* Work instruction
With the line that contains "Особенности" as the final line, return every line from the start of the data below exactly.

[Transcribed page contents]
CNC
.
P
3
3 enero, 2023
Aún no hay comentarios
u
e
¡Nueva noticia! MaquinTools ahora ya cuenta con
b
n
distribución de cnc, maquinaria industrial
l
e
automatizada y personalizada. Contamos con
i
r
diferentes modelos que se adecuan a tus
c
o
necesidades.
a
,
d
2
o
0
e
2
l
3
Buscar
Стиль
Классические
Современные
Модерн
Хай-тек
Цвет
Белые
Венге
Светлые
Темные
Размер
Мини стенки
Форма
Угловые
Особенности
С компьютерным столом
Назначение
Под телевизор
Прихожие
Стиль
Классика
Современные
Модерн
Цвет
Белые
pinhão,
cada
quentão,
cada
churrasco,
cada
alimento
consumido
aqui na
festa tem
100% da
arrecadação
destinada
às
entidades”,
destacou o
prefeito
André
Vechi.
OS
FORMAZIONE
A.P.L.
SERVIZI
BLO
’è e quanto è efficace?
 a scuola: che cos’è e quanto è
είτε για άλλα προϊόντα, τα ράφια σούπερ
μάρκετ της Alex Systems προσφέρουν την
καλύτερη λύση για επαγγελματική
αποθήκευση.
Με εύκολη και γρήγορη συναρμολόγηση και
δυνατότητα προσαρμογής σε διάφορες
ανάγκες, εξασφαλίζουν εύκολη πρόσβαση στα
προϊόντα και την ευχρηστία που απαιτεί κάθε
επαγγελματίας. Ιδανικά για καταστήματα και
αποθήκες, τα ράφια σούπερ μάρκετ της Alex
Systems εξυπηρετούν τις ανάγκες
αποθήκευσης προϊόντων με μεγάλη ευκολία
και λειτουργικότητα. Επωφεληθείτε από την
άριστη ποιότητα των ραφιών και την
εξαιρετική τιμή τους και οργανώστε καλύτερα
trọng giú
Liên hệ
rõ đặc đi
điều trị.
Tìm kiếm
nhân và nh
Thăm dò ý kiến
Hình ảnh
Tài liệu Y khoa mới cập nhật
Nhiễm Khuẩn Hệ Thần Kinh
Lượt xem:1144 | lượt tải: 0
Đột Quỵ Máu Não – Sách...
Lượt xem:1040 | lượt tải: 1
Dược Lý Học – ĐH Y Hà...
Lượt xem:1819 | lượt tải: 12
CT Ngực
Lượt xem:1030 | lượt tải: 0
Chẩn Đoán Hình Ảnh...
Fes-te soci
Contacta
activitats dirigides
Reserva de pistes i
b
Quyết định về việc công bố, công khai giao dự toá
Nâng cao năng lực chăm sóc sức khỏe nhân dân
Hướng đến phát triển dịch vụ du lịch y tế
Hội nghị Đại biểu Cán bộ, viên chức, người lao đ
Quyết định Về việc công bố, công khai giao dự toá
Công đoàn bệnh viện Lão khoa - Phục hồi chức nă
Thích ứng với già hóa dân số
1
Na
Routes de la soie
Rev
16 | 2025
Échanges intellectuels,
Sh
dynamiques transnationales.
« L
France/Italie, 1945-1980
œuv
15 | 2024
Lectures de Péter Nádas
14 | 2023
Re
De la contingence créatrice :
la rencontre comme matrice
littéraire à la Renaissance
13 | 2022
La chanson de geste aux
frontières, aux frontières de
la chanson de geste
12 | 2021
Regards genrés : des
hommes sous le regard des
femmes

* Reply to the task
CNC
.
P
3
3 enero, 2023
Aún no hay comentarios
u
e
¡Nueva noticia! MaquinTools ahora ya cuenta con
b
n
distribución de cnc, maquinaria industrial
l
e
automatizada y personalizada. Contamos con
i
r
diferentes modelos que se adecuan a tus
c
o
necesidades.
a
,
d
2
o
0
e
2
l
3
Buscar
Стиль
Классические
Современные
Модерн
Хай-тек
Цвет
Белые
Венге
Светлые
Темные
Размер
Мини стенки
Форма
Угловые
Особенности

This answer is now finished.